PROBLEM TO WORK ON — Please give again, word for word, the lines that lie between the start of the listing below and the line with "The image size is (781, 2576).", both included.

DATA FOR THIS TASK —
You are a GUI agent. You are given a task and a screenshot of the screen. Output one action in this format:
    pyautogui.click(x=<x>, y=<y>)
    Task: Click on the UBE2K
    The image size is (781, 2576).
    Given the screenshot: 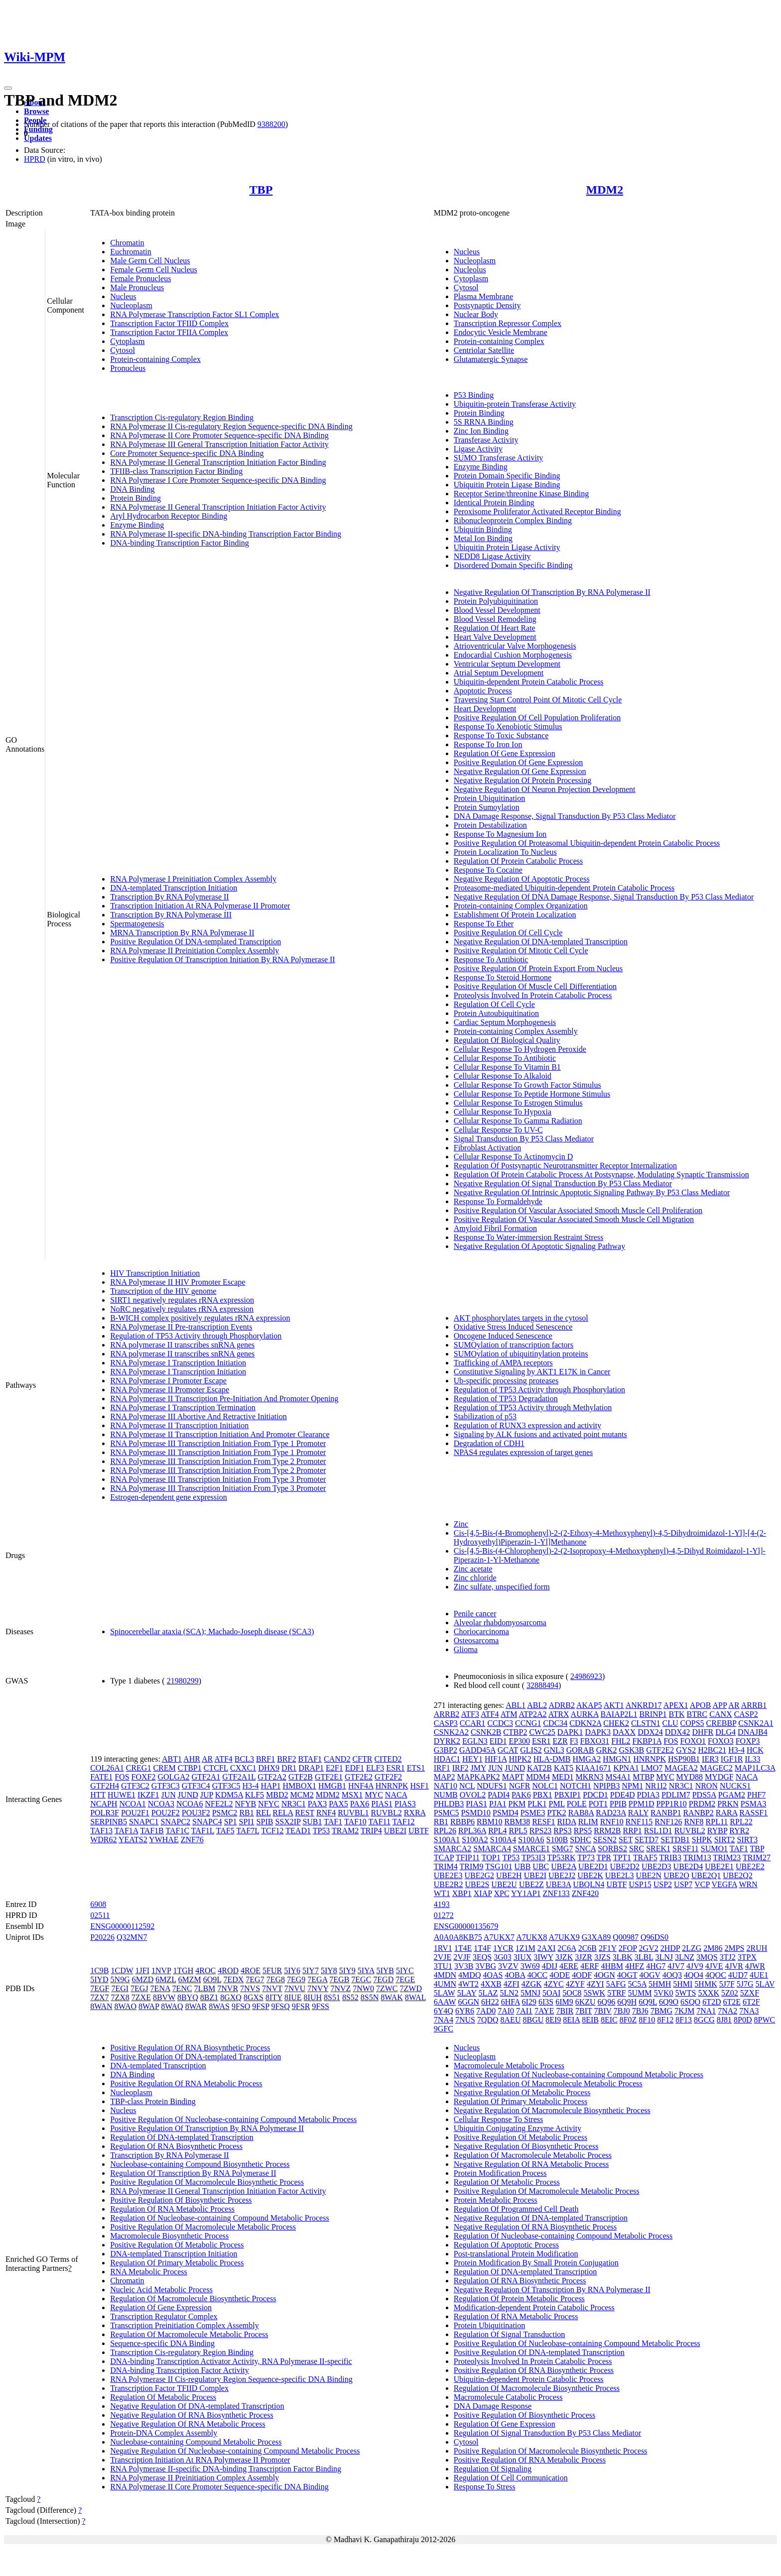 What is the action you would take?
    pyautogui.click(x=590, y=1875)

YOUR RESPONSE —
You are a GUI agent. You are given a task and a screenshot of the screen. Output one action in this format:
    pyautogui.click(x=<x>, y=<y>)
    Task: Click on the UBE2K
    The image size is (781, 2576).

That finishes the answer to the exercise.